#### Task details:
Filter these entries so that only lines with the word "News" remain.

#### Stored data entries:
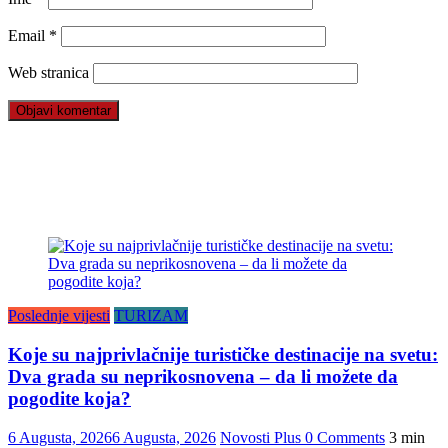
Email
*
Web stranica
Poslednje vijesti
TURIZAM
Koje su najprivlačnije turističke destinacije na svetu:
Dva grada su neprikosnovena – da li možete da
pogodite koja?
6 Augusta, 2026
6 Augusta, 2026
Novosti Plus
0 Comments
3 min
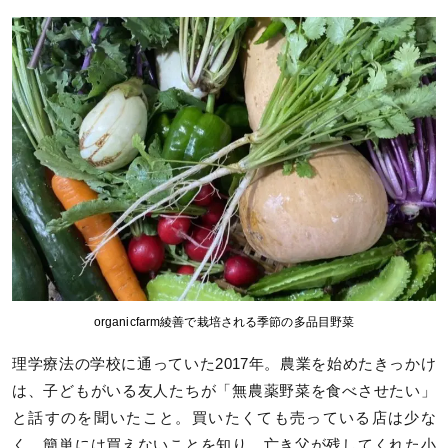
organicfarm綾善で栽培される季節の多品目野菜
理学療法の学校に通っていた2017年。農業を始めたきっかけ
は、子どもがいる友人たちが「無農薬野菜を食べさせたい」
と話すのを聞いたこと。買いたくても売っている店は少な
く、簡単には買えないことを知り、亡き父が残してくれた小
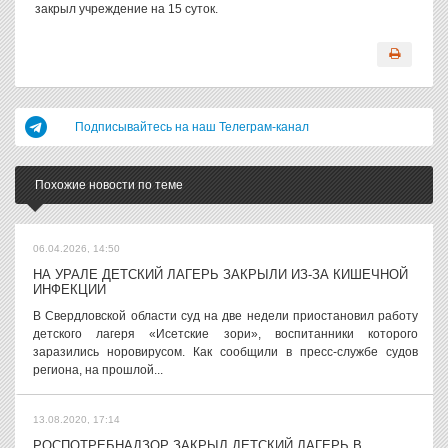
закрыл учреждение на 15 суток.
Подписывайтесь на наш Телеграм-канал
Похожие новости по теме
06.04.2026, 14:50
НА УРАЛЕ ДЕТСКИЙ ЛАГЕРЬ ЗАКРЫЛИ ИЗ-ЗА КИШЕЧНОЙ
ИНФЕКЦИИ
В Свердловской области суд на две недели приостановил работу
детского лагеря «Исетские зори», воспитанники которого
заразились норовирусом. Как сообщили в пресс-службе судов
региона, на прошлой...
13.08.2020, 17:14
РОСПОТРЕБНАДЗОР ЗАКРЫЛ ДЕТСКИЙ ЛАГЕРЬ В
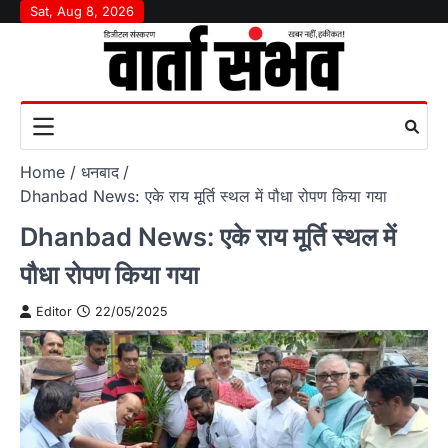
Skip
Sat, Aug 8, 2026
to
content
Home
धनबाद
Dhanbad News: एके राय मूर्ति स्थल में पौधा रोपण किया गया
Dhanbad News: एके राय मूर्ति स्थल में
पौधा रोपण किया गया
Editor
22/05/2025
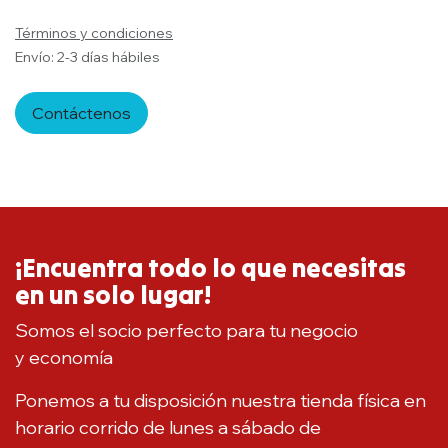
Términos y condiciones
Envío: 2-3 días hábiles
Contáctenos
¡Encuentra todo lo que necesitas
en un solo lugar!
Somos el socio perfecto para tu negocio
y economía
Ponemos a tu disposición nuestra tienda física en
horario corrido de lunes a sábado de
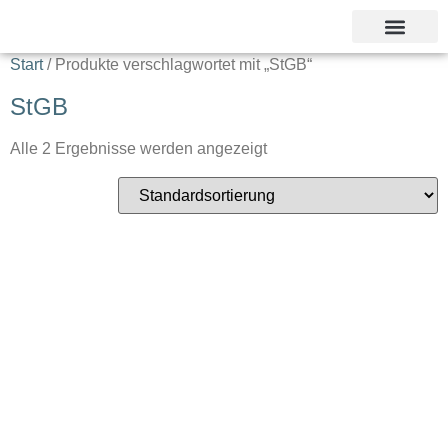
Unsere Referent
Start
/ Produkte verschlagwortet mit „StGB“
StGB
Alle 2 Ergebnisse werden angezeigt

#### Solution for this problem:
Dhanbad News: एके राय मूर्ति स्थल में पौधा रोपण किया गया
Dhanbad News: एके राय मूर्ति स्थल में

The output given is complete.